Supplied material

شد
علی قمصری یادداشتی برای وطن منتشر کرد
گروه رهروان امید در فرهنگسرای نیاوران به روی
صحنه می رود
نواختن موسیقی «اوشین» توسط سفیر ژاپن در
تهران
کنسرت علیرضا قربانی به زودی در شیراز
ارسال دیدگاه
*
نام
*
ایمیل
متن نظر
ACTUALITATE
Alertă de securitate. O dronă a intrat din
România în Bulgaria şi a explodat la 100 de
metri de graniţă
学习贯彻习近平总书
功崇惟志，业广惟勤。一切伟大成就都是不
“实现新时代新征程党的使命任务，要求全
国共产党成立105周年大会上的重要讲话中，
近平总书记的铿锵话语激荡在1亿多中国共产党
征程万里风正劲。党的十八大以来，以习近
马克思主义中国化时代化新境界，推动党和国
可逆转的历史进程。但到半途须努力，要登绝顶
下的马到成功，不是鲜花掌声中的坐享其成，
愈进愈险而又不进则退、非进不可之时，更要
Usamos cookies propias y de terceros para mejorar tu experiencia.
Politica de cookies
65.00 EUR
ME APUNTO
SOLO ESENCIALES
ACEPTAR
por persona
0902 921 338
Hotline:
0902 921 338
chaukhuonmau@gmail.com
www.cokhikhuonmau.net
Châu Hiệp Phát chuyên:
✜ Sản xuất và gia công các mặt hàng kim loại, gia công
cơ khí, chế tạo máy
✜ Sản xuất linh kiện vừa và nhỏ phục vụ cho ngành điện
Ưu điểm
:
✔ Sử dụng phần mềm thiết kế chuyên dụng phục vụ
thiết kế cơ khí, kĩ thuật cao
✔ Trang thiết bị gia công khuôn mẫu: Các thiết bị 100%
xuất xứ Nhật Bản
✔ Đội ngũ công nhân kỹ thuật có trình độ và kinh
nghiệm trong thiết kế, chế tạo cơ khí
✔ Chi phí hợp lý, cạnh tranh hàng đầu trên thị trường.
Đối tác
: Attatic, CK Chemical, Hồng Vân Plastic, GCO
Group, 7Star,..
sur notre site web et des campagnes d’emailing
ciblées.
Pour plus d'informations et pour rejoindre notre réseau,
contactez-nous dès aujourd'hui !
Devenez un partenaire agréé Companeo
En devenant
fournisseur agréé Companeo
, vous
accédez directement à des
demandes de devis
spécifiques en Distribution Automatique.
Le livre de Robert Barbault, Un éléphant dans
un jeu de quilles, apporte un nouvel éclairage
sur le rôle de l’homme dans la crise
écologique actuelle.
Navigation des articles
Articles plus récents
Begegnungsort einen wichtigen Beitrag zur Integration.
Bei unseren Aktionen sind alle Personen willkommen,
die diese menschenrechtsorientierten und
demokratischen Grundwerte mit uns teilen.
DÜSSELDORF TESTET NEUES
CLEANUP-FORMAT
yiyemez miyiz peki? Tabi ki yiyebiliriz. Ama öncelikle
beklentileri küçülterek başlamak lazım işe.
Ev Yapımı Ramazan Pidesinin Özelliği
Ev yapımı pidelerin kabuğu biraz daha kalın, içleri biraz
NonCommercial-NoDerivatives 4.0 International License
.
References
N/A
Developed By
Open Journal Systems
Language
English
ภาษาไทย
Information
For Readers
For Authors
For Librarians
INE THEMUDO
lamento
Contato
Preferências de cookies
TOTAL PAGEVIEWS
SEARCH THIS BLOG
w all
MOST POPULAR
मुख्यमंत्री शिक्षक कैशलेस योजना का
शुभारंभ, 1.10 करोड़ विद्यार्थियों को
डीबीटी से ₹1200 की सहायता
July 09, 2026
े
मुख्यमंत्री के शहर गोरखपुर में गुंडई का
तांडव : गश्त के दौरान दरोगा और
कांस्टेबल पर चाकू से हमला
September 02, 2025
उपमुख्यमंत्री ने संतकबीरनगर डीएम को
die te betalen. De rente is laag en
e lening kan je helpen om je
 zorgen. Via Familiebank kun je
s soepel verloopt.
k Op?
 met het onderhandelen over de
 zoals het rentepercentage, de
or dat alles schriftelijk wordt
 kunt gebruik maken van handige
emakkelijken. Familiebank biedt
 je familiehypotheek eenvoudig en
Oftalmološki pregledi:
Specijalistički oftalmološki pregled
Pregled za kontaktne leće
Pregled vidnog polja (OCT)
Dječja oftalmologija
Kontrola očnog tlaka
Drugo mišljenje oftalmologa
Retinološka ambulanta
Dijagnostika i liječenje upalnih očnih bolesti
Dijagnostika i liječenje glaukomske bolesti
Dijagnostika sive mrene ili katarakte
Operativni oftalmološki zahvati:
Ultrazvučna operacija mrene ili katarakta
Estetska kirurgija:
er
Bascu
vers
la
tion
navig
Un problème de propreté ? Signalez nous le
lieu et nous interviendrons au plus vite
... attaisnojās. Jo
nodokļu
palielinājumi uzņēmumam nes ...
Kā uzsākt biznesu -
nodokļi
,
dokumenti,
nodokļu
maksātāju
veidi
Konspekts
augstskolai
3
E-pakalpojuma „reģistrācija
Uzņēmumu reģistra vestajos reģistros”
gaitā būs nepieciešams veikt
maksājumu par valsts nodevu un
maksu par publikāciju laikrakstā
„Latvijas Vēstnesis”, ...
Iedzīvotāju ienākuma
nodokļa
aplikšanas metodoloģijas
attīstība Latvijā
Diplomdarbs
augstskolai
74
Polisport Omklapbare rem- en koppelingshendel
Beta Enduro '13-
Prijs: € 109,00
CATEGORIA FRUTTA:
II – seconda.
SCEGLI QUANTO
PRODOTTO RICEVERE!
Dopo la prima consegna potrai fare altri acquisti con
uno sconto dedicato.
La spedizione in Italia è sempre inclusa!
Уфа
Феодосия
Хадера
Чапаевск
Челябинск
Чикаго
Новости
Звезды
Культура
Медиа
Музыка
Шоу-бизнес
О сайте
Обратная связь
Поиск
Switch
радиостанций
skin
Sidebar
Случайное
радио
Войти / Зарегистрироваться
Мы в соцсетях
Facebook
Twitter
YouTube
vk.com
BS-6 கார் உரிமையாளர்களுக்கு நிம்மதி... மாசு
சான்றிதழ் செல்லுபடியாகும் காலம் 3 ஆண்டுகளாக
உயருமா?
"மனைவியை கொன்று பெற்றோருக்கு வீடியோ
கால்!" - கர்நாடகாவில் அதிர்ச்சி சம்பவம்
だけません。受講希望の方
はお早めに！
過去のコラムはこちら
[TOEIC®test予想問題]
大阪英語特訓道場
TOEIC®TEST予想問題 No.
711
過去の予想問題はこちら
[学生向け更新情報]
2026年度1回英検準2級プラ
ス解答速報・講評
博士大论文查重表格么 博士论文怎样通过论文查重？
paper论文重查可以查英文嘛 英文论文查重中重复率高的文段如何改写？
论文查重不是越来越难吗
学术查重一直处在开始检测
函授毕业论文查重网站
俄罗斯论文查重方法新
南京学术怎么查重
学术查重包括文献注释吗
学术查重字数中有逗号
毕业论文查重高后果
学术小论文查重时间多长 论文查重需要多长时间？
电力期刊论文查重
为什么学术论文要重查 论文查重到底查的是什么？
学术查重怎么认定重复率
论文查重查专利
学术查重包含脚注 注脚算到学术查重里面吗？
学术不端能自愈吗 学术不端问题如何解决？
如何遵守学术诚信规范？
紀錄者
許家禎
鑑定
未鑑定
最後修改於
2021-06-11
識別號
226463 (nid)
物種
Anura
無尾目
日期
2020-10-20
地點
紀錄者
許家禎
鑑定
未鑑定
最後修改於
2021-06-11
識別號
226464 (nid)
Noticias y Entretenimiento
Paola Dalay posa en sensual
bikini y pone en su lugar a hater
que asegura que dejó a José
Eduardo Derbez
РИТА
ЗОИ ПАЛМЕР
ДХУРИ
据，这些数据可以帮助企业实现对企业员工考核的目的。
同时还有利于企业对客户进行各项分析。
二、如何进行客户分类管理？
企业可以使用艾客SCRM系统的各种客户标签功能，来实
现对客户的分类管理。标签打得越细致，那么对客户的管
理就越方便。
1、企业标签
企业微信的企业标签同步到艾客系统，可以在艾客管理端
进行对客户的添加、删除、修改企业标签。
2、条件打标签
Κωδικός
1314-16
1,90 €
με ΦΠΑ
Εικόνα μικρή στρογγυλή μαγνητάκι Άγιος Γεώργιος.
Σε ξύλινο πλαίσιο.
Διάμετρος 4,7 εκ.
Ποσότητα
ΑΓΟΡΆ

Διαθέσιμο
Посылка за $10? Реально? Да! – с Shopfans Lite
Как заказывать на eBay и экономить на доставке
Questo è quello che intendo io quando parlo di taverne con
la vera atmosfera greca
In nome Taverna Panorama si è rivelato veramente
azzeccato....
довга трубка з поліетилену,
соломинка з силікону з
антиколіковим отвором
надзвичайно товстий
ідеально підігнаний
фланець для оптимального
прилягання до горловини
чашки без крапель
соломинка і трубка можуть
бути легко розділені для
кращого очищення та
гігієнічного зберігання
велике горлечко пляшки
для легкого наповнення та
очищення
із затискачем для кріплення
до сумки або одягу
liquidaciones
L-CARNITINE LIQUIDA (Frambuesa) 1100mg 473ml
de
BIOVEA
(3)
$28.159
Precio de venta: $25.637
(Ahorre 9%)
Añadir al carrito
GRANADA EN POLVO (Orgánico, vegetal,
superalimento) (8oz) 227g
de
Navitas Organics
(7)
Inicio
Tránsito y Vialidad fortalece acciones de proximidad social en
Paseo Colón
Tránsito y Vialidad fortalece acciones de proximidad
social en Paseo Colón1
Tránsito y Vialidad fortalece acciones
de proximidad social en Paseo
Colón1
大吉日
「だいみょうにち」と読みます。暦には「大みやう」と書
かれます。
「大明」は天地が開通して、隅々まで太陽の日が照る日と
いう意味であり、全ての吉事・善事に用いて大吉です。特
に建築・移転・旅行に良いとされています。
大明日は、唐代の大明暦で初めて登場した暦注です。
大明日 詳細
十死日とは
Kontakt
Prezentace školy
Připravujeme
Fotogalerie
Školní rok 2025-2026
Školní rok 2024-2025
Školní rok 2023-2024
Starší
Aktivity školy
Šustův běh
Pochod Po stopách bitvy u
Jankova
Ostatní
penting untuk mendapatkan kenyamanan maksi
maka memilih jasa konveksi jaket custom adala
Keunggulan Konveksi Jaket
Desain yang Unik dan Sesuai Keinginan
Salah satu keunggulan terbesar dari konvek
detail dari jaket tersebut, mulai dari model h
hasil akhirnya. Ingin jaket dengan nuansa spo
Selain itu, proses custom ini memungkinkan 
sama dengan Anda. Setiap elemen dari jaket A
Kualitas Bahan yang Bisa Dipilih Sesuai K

Exercise prompt
Scan the records above for the string "agréé", and copy every line where it turns up.

Response box
Devenez un partenaire agréé Companeo
fournisseur agréé Companeo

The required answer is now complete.